• **Data to examine**:
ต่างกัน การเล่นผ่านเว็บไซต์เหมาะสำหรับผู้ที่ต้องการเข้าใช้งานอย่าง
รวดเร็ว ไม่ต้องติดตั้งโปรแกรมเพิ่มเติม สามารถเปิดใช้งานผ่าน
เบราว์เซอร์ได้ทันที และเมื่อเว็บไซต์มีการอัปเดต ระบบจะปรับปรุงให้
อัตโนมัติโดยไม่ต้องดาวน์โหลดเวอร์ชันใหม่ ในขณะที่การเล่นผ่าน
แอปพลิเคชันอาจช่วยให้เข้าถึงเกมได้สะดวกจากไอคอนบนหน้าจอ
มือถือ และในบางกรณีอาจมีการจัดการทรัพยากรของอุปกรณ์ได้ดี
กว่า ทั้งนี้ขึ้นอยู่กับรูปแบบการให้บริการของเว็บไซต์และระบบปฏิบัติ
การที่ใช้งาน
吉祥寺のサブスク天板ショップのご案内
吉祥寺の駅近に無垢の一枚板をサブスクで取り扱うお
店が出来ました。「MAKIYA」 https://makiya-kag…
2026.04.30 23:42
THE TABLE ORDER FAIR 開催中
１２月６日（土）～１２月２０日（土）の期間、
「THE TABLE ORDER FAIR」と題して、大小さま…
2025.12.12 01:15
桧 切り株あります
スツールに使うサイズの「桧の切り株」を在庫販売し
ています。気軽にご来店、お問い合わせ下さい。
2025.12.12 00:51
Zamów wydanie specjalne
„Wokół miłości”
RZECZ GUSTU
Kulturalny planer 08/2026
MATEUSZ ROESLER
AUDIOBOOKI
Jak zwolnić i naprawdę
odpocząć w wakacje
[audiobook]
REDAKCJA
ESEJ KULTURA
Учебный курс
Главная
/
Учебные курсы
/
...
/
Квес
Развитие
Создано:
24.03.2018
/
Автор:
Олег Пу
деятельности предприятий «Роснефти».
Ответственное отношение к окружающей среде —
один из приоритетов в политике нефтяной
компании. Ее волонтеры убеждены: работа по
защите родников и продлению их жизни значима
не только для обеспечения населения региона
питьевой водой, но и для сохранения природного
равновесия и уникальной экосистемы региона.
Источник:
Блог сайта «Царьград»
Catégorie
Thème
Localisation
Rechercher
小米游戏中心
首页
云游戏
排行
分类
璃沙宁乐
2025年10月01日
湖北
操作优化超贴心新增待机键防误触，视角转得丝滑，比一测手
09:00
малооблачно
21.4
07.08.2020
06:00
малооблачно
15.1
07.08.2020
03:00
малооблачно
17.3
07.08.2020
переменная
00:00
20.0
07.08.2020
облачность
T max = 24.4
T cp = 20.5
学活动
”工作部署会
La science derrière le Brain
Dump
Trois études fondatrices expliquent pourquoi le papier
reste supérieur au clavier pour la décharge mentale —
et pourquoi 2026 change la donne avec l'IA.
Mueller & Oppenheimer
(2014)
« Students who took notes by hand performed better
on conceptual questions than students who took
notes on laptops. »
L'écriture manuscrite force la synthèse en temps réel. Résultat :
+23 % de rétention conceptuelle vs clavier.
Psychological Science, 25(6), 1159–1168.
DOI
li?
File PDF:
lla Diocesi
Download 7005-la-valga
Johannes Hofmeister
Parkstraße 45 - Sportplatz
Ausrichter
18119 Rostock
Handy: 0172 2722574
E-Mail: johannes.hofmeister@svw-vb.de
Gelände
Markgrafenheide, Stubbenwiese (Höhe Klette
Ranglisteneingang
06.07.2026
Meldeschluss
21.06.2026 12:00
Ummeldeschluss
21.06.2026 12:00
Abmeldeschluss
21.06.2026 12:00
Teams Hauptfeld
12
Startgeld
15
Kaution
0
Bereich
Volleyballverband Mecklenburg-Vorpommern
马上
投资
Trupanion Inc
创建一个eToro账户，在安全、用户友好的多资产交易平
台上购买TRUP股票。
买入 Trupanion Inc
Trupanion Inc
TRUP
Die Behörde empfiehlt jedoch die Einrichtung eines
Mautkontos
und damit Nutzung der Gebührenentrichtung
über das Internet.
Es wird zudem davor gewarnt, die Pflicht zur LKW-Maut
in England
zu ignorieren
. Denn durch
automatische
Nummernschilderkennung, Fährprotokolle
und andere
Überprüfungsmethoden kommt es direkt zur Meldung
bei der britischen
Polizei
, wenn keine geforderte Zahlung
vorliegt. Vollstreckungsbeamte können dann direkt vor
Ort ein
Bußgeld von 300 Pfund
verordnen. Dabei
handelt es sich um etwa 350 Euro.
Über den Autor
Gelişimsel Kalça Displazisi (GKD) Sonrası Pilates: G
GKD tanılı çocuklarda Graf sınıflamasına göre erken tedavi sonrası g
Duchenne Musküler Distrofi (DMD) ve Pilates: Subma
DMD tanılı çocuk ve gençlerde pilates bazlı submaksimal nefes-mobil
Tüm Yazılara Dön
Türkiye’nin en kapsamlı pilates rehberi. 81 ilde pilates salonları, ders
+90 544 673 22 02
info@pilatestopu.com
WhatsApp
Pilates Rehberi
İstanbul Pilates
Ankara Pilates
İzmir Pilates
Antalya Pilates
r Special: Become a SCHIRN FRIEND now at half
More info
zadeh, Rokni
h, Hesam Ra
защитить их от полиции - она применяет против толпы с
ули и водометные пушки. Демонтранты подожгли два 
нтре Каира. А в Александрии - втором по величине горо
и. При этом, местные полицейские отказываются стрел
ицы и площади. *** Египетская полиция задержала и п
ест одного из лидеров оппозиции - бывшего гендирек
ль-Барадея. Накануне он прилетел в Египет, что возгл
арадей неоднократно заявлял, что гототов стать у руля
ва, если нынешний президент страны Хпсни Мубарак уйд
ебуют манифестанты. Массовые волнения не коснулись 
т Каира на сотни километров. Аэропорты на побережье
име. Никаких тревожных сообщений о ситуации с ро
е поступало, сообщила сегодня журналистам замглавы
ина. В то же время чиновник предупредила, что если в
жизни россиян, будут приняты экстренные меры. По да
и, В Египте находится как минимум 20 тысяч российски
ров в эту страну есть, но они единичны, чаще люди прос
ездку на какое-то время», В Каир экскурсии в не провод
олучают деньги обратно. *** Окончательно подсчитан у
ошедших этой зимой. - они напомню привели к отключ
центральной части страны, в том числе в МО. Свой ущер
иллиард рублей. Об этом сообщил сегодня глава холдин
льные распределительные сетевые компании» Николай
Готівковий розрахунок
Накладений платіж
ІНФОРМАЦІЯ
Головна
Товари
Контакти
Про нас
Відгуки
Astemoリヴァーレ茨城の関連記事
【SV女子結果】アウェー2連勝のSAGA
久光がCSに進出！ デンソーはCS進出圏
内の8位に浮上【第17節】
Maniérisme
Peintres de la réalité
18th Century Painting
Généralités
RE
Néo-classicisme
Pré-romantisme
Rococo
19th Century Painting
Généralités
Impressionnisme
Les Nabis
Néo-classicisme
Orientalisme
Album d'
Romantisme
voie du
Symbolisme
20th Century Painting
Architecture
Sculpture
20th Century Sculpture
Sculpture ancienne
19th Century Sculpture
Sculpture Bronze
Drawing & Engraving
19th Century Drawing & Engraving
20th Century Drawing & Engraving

• **Brief**: Repeat the entries above verbatim, but only from the line that has "automatische" down to the line that has "жизни россиян, будут", inclusive.

• **Response area**:
automatische
Nummernschilderkennung, Fährprotokolle
und andere
Überprüfungsmethoden kommt es direkt zur Meldung
bei der britischen
Polizei
, wenn keine geforderte Zahlung
vorliegt. Vollstreckungsbeamte können dann direkt vor
Ort ein
Bußgeld von 300 Pfund
verordnen. Dabei
handelt es sich um etwa 350 Euro.
Über den Autor
Gelişimsel Kalça Displazisi (GKD) Sonrası Pilates: G
GKD tanılı çocuklarda Graf sınıflamasına göre erken tedavi sonrası g
Duchenne Musküler Distrofi (DMD) ve Pilates: Subma
DMD tanılı çocuk ve gençlerde pilates bazlı submaksimal nefes-mobil
Tüm Yazılara Dön
Türkiye’nin en kapsamlı pilates rehberi. 81 ilde pilates salonları, ders
+90 544 673 22 02
info@pilatestopu.com
WhatsApp
Pilates Rehberi
İstanbul Pilates
Ankara Pilates
İzmir Pilates
Antalya Pilates
r Special: Become a SCHIRN FRIEND now at half
More info
zadeh, Rokni
h, Hesam Ra
защитить их от полиции - она применяет против толпы с
ули и водометные пушки. Демонтранты подожгли два 
нтре Каира. А в Александрии - втором по величине горо
и. При этом, местные полицейские отказываются стрел
ицы и площади. *** Египетская полиция задержала и п
ест одного из лидеров оппозиции - бывшего гендирек
ль-Барадея. Накануне он прилетел в Египет, что возгл
арадей неоднократно заявлял, что гототов стать у руля
ва, если нынешний президент страны Хпсни Мубарак уйд
ебуют манифестанты. Массовые волнения не коснулись 
т Каира на сотни километров. Аэропорты на побережье
име. Никаких тревожных сообщений о ситуации с ро
е поступало, сообщила сегодня журналистам замглавы
ина. В то же время чиновник предупредила, что если в
жизни россиян, будут приняты экстренные меры. По да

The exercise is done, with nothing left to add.